Penile Injection Therapy (Alprostadil)
Alprostadil injected directly into the corpus cavernosum causes vasodilation and an erection independent of nerve function — success rates of approximately 85%. This makes injection therapy particularly valuable for men with nerve-damaging surgery. It requires training and is typically initiated under urology supervision.
Surgical Penile Implants
If both cavernous nerves were removed or damaged beyond recovery and other treatments have been unsuccessful, a penile prosthesis provides a permanent solution. Satisfaction rates in appropriately selected patients are 90–95%. This is typically considered at 18–24 months post-surgery if other approaches have failed.
Frequently Asked Questions
Why does prostate surgery cause erectile dysfunction?
During radical prostatectomy, the two cavernous nerve bundles running along each side of the prostate are at high risk of stretching, bruising, or damage. This trauma disrupts the nerve signals needed for an erection, even when cancer has not spread to the nerves.

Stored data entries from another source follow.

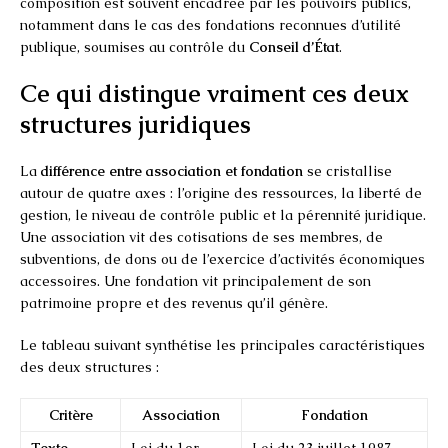
composition est souvent encadrée par les pouvoirs publics,
notamment dans le cas des fondations reconnues d’utilité
publique, soumises au contrôle du
Conseil d’État
.
Ce qui distingue vraiment ces deux
structures juridiques
La
différence entre association et fondation
se cristallise
autour de quatre axes : l’origine des ressources, la liberté de
gestion, le niveau de contrôle public et la pérennité juridique.
Une association vit des cotisations de ses membres, de
subventions, de dons ou de l’exercice d’activités économiques
accessoires. Une fondation vit principalement de son
patrimoine propre et des revenus qu’il génère.
Le tableau suivant synthétise les principales caractéristiques
des deux structures :
Critère
Association
Fondation
Texte
Loi du 1er
Loi du 23 juillet 1987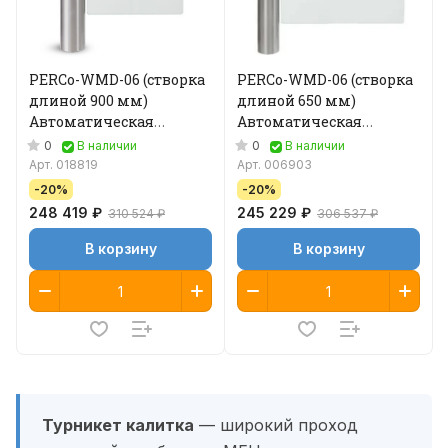
PERCo-WMD-06 (cтворка
PERCo-WMD-06 (cтворка
длиной 900 мм)
длиной 650 мм)
Автоматическая
Автоматическая
калитка
калитка
0
0
В наличии
В наличии
Арт.
018819
Арт.
006903
-20%
-20%
248 419 ₽
245 229 ₽
310 524 ₽
306 537 ₽
В корзину
В корзину
Турникет калитка
— широкий проход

Is ED after prostate surgery permanent?
Not necessarily. Most men who undergo nerve-sparing prostatectomy see significant improvement within 12–24 months. Starting penile rehabilitation early — PDE5 inhibitors, pelvic floor exercises, VED — maximises recovery potential.

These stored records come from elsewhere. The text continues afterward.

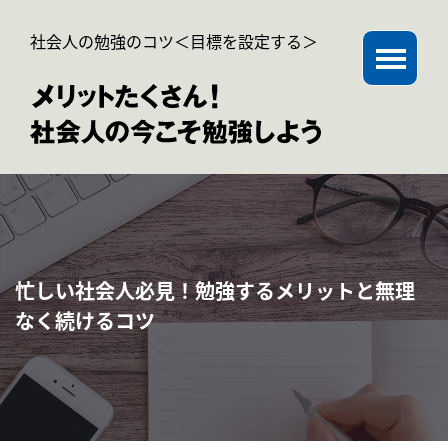
社会人の勉強のコツ＜目標を設定する＞
忙しい社会人必見！勉強するメリットと無理
なく続けるコツ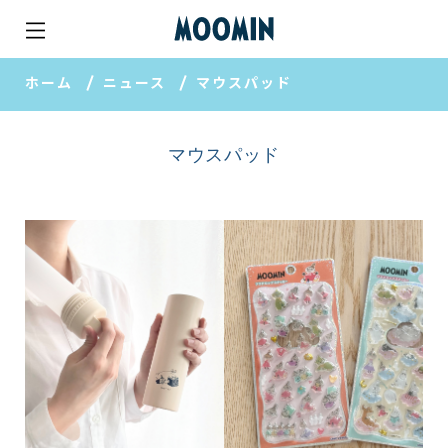
ホーム
ニュース
マウスパッド
マウスパッド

What is nerve-sparing prostate surgery?
Nerve-sparing prostatectomy attempts to preserve the cavernous nerve bundles during prostate removal. Where technically and oncologically possible, it significantly improves erectile recovery prognosis.
What treatments are available for ED after surgery?
Oral PDE5 inhibitors (sildenafil, tadalafil), pelvic floor exercises, vacuum erection devices, alprostadil injection therapy, and surgical penile implants for cases where other approaches have not succeeded.
How soon after surgery can I start ED treatment?
Pelvic floor exercises can start before surgery and resume immediately after. Oral medication and VED are typically started once the catheter is removed, usually within 4–6 weeks of surgery.
References
- National Institute for Health and Care Excellence (NICE). Erectile dysfunction: Clinical Knowledge Summary. Updated 2023. cks.nice.org.uk/topics/erectile-dysfunction
- NHS. Erectile dysfunction (impotence). nhs.uk/conditions/erection-problems-erectile-dysfunction
- Lue TF. Erectile dysfunction. N Engl J Med. 2000;342(24):1802–1813. PubMed: 10853004
- Montorsi F et al. Recovery of spontaneous erectile function after nerve-sparing radical prostatectomy with and without early intracavernous injections of alprostadil. J Urol. 1997;158(4):1408–1410. PubMed: 9302136
Medical disclaimer: This article is for informational purposes only and does not constitute medical advice. ED treatments are prescription-only medicines requiring clinical assessment. In a medical emergency, call 999.